● Task to complete
Find the lines of the listing that contain the string "eacute", and return them.
(Input records Opens)
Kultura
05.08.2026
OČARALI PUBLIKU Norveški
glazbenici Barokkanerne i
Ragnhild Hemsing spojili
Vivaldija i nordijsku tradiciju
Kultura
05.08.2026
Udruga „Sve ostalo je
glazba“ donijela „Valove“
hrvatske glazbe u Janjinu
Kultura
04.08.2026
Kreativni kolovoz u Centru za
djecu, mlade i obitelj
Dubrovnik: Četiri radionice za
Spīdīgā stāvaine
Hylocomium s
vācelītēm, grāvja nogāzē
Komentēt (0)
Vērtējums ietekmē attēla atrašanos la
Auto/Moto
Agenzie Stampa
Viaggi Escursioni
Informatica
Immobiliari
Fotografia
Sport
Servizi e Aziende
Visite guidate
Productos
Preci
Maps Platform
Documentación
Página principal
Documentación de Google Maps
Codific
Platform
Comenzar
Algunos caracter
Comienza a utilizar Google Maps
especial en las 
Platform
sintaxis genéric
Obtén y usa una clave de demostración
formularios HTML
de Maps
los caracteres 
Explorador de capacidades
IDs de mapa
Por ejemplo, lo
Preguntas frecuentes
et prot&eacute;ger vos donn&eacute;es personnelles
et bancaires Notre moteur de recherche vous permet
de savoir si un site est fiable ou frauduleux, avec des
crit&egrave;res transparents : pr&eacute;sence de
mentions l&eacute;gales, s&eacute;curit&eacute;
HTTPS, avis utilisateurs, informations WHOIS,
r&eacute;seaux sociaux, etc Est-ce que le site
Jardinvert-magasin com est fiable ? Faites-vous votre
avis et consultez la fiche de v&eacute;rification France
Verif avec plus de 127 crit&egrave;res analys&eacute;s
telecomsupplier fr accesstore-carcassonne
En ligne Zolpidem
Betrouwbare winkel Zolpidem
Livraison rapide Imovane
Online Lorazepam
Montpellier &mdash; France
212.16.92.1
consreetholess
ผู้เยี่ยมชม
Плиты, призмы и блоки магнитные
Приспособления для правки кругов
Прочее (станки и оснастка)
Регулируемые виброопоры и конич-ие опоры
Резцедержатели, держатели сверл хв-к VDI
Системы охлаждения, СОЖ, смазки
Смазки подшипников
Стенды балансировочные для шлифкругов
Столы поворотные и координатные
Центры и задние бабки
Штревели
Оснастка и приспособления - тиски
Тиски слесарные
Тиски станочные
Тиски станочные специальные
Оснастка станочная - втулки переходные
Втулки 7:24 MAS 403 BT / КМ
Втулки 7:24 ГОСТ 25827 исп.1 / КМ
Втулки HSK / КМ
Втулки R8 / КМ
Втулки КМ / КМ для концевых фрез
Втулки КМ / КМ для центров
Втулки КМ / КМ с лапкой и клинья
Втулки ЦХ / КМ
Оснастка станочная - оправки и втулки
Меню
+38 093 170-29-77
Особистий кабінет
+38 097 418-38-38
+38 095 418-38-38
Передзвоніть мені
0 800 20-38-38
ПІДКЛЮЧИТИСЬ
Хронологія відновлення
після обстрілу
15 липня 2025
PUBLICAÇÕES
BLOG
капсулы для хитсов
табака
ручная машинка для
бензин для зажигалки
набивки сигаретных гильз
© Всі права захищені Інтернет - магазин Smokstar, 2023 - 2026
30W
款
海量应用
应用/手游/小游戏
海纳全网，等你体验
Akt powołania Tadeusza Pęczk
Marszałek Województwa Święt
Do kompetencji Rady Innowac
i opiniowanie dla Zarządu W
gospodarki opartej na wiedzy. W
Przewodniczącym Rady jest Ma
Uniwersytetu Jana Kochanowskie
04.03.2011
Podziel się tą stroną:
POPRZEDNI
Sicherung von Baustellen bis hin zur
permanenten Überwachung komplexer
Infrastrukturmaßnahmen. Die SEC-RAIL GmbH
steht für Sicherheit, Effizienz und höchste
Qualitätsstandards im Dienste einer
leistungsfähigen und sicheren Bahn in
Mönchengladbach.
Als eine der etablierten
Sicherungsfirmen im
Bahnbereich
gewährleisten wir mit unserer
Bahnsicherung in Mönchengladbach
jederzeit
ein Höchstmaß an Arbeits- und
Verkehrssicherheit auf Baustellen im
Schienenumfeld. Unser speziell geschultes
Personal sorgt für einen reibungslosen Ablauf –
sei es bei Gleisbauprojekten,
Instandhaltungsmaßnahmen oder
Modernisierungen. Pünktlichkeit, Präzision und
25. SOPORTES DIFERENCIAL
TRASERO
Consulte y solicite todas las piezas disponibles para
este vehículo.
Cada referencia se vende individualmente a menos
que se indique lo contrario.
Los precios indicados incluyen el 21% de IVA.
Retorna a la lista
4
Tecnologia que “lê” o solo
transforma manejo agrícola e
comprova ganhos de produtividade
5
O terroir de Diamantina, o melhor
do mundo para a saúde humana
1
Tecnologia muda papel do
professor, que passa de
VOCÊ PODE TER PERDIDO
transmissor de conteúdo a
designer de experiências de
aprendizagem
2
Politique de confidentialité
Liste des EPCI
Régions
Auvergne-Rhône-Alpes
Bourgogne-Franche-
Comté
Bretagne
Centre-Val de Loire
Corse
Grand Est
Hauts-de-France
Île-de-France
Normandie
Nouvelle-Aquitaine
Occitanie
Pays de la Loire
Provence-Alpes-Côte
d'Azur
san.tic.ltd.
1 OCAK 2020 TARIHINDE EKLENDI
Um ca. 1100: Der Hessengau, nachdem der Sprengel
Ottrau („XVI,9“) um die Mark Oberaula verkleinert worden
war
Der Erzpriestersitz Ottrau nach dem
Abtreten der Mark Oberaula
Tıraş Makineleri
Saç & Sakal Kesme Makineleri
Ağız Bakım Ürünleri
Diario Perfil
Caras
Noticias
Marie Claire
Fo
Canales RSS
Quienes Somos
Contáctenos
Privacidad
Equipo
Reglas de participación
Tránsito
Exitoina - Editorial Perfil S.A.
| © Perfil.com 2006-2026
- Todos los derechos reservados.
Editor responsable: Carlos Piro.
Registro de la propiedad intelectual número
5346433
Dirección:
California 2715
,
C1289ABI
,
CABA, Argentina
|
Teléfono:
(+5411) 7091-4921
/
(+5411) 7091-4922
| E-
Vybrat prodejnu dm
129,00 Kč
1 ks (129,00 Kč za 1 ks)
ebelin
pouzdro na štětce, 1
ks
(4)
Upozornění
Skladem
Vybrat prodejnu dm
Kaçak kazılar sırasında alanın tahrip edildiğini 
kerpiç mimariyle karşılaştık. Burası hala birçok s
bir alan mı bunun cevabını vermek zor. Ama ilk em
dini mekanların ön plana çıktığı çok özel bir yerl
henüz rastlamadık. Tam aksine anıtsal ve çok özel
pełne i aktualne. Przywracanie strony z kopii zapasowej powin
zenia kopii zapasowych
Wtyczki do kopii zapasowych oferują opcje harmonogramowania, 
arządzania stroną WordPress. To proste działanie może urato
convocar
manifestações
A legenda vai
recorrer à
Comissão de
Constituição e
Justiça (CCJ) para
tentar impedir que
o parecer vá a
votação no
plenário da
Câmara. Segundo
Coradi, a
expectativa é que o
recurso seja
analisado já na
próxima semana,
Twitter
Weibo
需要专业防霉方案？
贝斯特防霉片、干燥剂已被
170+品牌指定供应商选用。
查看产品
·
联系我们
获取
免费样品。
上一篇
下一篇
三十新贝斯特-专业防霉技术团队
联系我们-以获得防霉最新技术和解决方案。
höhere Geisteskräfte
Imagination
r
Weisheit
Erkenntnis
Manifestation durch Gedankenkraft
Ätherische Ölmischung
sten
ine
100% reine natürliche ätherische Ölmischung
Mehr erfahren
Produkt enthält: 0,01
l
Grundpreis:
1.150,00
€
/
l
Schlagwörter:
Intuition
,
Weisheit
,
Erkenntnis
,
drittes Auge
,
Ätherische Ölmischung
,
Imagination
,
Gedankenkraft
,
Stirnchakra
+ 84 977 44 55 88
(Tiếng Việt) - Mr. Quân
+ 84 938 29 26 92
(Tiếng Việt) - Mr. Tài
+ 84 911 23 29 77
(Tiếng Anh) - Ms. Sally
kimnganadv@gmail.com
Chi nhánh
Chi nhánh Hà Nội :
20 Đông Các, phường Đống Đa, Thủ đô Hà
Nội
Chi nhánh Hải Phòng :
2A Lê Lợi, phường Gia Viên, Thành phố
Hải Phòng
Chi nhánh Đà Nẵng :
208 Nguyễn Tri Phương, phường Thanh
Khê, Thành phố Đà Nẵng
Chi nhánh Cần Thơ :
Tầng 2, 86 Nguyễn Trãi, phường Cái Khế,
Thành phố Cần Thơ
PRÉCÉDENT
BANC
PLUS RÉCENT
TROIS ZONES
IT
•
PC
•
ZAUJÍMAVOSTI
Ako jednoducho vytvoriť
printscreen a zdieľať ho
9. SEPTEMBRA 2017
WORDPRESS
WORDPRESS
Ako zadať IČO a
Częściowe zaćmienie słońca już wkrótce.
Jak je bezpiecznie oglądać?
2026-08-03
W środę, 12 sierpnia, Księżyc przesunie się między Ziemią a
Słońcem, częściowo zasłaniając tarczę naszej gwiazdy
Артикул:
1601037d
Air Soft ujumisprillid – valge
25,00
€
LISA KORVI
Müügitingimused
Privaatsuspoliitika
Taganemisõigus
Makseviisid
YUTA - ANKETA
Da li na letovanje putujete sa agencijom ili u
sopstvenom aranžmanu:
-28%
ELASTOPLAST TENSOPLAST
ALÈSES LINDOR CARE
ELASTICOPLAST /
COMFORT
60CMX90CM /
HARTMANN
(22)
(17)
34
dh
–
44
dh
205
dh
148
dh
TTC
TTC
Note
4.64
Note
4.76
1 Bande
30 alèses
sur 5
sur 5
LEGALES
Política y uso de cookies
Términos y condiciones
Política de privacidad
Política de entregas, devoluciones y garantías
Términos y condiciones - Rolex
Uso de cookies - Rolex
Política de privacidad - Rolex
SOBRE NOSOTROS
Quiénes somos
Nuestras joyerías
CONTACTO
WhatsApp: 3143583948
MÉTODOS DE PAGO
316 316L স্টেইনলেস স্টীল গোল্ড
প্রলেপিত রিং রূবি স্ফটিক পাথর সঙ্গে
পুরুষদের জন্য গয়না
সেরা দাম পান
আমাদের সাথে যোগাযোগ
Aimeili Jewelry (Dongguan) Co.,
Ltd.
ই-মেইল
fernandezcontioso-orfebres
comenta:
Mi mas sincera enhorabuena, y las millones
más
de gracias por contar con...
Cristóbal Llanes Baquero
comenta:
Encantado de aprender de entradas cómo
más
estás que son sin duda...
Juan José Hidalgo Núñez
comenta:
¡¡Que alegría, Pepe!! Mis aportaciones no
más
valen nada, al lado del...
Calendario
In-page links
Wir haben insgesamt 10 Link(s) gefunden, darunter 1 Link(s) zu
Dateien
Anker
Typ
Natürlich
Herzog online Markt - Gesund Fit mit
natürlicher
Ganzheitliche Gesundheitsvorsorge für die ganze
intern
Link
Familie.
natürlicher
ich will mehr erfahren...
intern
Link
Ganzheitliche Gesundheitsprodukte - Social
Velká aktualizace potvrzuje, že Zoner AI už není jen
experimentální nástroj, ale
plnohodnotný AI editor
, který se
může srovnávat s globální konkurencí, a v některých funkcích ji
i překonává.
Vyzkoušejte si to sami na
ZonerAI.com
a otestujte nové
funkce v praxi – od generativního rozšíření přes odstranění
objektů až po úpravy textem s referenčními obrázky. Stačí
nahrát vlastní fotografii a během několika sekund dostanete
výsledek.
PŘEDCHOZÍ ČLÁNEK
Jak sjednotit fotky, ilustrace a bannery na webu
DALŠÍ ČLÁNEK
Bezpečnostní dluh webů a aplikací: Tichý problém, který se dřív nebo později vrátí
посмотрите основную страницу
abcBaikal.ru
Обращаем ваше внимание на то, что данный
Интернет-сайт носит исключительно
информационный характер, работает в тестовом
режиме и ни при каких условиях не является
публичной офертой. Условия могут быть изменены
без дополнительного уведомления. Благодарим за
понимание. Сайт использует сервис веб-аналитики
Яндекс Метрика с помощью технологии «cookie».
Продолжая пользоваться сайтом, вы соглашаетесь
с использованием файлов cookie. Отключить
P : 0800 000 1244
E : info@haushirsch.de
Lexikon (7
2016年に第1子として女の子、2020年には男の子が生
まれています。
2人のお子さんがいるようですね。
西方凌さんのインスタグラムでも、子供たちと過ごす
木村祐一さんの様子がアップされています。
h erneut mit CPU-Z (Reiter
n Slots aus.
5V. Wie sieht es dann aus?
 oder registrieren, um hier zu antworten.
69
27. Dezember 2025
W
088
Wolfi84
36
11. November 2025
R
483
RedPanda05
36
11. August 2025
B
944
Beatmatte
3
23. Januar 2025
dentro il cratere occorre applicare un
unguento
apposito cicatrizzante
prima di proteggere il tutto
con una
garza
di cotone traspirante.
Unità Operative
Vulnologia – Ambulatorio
(Input records Closes)
● Written reply
et prot&eacute;ger vos donn&eacute;es personnelles
crit&egrave;res transparents : pr&eacute;sence de
mentions l&eacute;gales, s&eacute;curit&eacute;
r&eacute;seaux sociaux, etc Est-ce que le site
avis et consultez la fiche de v&eacute;rification France
Verif avec plus de 127 crit&egrave;res analys&eacute;s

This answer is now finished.